Defense Civil Preparedness Agency
In late 1972, while experimenting with ways to present civil defense advice an increasingly disinterested public, the Defense Civil Preparedness Agency came to develop an informational campaign heralded as Your Chance to Live. Similar in many respects to the In Time of Emergency crusade just four years prior, Your Chance to Live consisted of pamphlets, recordings and a wide range of films. Spanning topics from earthquakes to power failures, the films of the series worked to mix common precautions with specialized knowledge for each presented situation. Today, a quick scan of any online video site often includes several incarnations of the most accessible film of the series, Your Chance to Live: Earthwatch. Featuring a number of natural disasters, including an earthquake, a flood, and a landslide, the film offers tips for surviving each scenario. While not specifically relating to nuclear defense, the underlying message of each film is the same, be prepared. That same year, a creative writer for the series used this idea of preparedness to create Your Chance to Live: Nuclear Disaster, one of the most unique and haunting civil defense productions ever to fall into obscurity.

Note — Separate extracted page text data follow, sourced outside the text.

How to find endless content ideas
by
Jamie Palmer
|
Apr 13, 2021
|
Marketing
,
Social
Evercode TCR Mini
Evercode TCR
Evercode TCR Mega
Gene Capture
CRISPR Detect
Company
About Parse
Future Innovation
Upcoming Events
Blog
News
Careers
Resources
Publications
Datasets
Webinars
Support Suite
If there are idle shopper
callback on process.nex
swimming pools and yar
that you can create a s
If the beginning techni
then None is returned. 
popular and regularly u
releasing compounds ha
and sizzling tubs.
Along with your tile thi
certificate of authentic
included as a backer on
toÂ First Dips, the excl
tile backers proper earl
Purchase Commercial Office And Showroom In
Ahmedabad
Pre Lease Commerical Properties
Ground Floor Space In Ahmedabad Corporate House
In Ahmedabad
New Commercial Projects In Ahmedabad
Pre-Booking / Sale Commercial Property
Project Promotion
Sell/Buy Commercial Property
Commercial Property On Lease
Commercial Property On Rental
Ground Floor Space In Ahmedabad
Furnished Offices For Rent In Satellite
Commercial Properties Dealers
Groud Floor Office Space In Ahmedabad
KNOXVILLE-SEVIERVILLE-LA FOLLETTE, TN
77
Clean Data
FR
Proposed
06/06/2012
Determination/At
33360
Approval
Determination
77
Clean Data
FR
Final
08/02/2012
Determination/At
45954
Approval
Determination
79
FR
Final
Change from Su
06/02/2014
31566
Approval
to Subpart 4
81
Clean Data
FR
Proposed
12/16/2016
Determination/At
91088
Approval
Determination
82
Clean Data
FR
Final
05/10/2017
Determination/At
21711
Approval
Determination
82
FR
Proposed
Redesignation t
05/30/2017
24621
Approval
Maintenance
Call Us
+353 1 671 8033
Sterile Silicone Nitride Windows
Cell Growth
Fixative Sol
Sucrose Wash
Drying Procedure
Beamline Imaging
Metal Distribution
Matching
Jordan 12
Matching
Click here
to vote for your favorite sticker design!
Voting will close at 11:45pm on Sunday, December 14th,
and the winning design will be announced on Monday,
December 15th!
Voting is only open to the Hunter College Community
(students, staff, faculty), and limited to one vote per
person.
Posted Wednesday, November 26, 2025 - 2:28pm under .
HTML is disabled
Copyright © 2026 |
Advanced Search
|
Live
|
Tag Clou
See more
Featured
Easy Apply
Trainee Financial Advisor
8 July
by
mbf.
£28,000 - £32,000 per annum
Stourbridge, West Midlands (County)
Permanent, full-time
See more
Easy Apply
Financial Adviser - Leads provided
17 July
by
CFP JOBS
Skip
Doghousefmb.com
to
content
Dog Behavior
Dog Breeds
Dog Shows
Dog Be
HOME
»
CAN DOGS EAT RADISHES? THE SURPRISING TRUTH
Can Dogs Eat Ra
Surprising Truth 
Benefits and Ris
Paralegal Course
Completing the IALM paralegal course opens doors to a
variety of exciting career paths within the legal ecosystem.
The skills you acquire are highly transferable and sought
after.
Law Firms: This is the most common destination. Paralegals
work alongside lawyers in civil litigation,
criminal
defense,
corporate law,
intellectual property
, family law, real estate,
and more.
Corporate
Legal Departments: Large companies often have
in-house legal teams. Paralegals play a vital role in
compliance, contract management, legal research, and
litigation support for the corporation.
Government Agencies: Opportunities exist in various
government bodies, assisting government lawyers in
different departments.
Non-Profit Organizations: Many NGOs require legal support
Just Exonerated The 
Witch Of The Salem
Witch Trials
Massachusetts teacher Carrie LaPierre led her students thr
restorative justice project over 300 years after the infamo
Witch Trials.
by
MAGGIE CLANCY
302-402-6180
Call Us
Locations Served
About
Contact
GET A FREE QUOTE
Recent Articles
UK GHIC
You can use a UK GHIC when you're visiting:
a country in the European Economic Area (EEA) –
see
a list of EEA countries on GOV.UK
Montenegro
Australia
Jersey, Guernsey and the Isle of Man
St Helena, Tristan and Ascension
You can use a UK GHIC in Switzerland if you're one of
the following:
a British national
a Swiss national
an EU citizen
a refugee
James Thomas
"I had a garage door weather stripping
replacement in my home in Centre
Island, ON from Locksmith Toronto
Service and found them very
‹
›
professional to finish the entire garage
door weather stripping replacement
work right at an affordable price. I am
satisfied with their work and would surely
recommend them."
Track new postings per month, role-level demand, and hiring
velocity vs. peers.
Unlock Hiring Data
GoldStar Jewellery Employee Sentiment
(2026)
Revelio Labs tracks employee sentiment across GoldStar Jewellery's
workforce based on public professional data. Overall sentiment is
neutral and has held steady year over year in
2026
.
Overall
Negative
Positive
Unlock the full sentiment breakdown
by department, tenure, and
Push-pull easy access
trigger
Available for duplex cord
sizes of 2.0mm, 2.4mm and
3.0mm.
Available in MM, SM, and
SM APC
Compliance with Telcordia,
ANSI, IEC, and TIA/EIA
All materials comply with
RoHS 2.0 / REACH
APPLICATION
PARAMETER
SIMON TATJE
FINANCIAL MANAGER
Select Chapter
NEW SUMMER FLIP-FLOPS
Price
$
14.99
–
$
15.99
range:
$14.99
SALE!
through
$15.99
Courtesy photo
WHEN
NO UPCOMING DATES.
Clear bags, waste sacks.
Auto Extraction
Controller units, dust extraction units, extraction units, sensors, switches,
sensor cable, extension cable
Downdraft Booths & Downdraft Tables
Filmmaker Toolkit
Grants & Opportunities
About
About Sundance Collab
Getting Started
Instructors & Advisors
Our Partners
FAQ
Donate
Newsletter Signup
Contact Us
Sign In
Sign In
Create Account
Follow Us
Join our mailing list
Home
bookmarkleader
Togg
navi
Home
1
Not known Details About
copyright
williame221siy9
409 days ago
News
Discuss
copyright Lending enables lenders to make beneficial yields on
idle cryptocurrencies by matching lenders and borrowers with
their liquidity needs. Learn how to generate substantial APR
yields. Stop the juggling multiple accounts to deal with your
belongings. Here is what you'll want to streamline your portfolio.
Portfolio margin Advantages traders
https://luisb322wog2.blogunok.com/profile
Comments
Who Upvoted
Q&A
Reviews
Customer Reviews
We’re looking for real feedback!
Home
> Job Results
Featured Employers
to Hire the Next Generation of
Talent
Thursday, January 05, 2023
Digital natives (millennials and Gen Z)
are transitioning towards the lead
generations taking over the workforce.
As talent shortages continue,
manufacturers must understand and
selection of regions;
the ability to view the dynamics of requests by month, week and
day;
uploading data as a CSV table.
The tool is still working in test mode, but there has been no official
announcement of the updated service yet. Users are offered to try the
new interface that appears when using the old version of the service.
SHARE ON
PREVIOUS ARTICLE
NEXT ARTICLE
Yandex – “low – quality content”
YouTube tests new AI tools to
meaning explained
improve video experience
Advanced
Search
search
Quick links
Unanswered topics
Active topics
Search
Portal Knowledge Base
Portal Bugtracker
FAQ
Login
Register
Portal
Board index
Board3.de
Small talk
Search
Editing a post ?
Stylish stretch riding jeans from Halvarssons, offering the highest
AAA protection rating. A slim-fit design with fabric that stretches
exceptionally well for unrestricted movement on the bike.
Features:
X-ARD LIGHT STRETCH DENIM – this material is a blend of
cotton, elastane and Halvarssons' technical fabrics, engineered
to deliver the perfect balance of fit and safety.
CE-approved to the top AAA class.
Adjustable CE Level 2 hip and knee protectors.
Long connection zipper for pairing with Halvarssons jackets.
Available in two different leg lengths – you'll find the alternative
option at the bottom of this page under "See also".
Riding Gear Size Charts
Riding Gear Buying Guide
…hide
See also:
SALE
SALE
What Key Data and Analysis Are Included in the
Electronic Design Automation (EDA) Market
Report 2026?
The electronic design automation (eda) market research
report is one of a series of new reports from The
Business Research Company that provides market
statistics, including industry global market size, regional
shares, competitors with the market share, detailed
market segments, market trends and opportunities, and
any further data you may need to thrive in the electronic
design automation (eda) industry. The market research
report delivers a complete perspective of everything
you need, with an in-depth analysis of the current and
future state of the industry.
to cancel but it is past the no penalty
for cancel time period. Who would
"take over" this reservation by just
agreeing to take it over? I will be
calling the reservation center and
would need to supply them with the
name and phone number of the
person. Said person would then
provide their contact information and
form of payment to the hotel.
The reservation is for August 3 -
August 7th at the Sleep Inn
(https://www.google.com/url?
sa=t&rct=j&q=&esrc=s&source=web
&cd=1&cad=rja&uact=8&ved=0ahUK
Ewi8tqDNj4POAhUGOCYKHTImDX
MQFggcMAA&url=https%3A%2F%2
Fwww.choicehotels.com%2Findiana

The theme of preparedness which
dominates the Your Chance to Live films becomes twisted almost
immediately. As depicted in the opening sequence, Nuclear Disaster was
filmed in a decisively self-reflexive manner, with the production crew and
equipment continually visible. The clip above functions as a series of
outtakes involving extras who are to act as though they have been caught unaware
when a bomb drops on Washington D.C. Focusing on the interactions between
the director and a young girl, the two have a candid discussion about the
effects of an enemy attack and the damage which could occur. While admitting she is not scared,
the girl innocently remarks, a bomb is "a thing that goes up in the air
and comes down and kills people".
Following the film crew back to their studio, the camera catches a number of post-production actions including sound synchronization of a siren recording and the addition of voice-over narration. Judging by the footage and animation appearing on their editing screen, it appears that the crew is working on the 1969 film In Time of Emergency. While the director and sound editor provide offhand remarks about fallout shelters and supplies, no actual civil defense advice is ever provided. Even with the arrival of the film's primary narrator Peter Thomas, Nuclear Disaster merely continues to offer glimpses into the backstage world of government film production.